张氏也知道自己理亏,但她还是低声抱怨:“给我也比给她强,我虽然赚得少了些,可也不会拿府里账面上的银子去讨好旁人。”
说是低声抱怨,却也叫老夫人听得清清楚楚。
“你这话是什么意思?”
“娘还是把弟妹叫回来问问吧,省得娘以为我这是在污蔑她,顺带问问,她和俞家那位二公子,到底是什么关系吧。”

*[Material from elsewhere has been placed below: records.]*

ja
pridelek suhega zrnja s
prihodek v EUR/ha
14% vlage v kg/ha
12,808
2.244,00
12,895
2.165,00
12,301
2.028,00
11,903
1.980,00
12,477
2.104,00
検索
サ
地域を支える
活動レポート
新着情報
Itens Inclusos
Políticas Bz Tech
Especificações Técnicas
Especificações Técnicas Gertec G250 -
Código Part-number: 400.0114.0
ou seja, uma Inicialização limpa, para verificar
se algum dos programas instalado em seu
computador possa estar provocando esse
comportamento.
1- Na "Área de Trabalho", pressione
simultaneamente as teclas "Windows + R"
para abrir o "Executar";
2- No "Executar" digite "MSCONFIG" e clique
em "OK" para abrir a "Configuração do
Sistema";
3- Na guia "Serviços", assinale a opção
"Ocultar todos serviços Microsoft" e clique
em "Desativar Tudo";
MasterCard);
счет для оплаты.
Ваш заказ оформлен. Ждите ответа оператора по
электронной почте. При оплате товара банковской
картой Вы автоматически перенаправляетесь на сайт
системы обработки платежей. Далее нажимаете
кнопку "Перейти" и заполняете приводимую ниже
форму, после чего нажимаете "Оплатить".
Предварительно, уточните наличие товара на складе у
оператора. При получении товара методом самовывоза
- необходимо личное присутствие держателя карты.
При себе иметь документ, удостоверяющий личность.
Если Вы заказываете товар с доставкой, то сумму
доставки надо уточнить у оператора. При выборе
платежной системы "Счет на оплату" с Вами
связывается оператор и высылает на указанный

若说檀织许拿侯府的银钱去结交人脉,老夫人还无动于衷,但听张氏说檀织许和旁人勾搭不清,老夫人就忍不住心急了。
她绝对不允许檀继续给他儿子戴绿帽子!
“这不,参加完赏花宴之后,连家都不回了,直接就往祥麟阁去了,听说她有好些日子都没有回府了,到底是咱们府上的二夫人,又不是铺子里的掌柜,至于日日住在祥麟阁吗?”
这句掌柜,也让老夫人心生疑窦。
是了,那祥麟阁到底是外边的铺子,留宿祥麟阁,可不只是她一个人住在祥麟阁,铺子里的掌柜伙计,也有住在那的!

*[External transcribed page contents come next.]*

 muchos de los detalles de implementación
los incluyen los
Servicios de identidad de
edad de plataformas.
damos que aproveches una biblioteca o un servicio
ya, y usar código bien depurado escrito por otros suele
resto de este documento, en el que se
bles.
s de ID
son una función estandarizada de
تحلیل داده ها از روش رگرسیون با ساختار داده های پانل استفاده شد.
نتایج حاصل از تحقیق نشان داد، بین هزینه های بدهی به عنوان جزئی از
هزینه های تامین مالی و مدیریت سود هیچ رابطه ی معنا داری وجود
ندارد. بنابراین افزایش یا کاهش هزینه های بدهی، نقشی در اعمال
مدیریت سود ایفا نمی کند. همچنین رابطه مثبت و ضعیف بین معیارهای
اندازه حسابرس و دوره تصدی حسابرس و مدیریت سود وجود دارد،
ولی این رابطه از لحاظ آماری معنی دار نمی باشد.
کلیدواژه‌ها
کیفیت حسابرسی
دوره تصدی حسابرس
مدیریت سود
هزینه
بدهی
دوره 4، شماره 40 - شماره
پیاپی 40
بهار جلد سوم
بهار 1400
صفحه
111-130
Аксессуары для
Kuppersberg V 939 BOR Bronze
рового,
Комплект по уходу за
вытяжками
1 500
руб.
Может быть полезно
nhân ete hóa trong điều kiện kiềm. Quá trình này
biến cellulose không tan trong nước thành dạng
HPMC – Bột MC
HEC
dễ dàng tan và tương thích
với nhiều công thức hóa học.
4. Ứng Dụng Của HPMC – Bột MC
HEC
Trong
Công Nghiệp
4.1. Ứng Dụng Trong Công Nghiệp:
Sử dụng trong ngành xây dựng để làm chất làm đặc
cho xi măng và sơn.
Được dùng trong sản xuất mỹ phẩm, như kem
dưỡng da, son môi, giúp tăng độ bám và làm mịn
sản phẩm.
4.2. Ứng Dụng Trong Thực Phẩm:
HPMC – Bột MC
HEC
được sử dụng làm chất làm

“慧欣!”老夫人的声音很是低沉,“去请二夫人回来。”
张氏见状,心底好不得意。
看看,她几句话就将老夫人对檀织许的信任瓦解了。
她们是多少年的婆媳了,她远比檀织许更了解老夫人!
没有人比她更清楚老夫人在意什么,就连宋耕熙和宋韵伊那对兄妹,也不如她了解老夫人。
只要还在这府上住着,檀织许就没法跟她比。
会做生意能赚钱有什么用?在这种高门大院里,比的可不是谁更有生意头脑。
商道,终究是小道。
檀织许才听祝九恭汇报完今天的情况,慧欣就来了。
见到慧欣的那一瞬间,檀织许就笑了,“慧欣姑姑亲自来了,看来大嫂真的去找娘告状了。”
慧欣进门的时候,檀织许的手上还翻着账本,另一只手正在拨弄算盘。
她手边还摞着厚厚一沓账本。
听了檀织许的调侃,再看檀织许神色如常,她便已经知晓,是大夫人添油加醋了。
“二夫人见谅,老太太也是担心您,这才专门让我来请您回去。”
檀织许将账本放下,“姑姑稍坐,我换身衣服就和姑姑回去。”
“白露,把今日素安郡主送我的曾侯银剑拿出来给慧欣姑姑尝尝。”
话音才落,白露就已经端着茶壶进来了,“哪用二夫人您吩咐,慧欣姑姑过来的时候,奴婢就准备上了。”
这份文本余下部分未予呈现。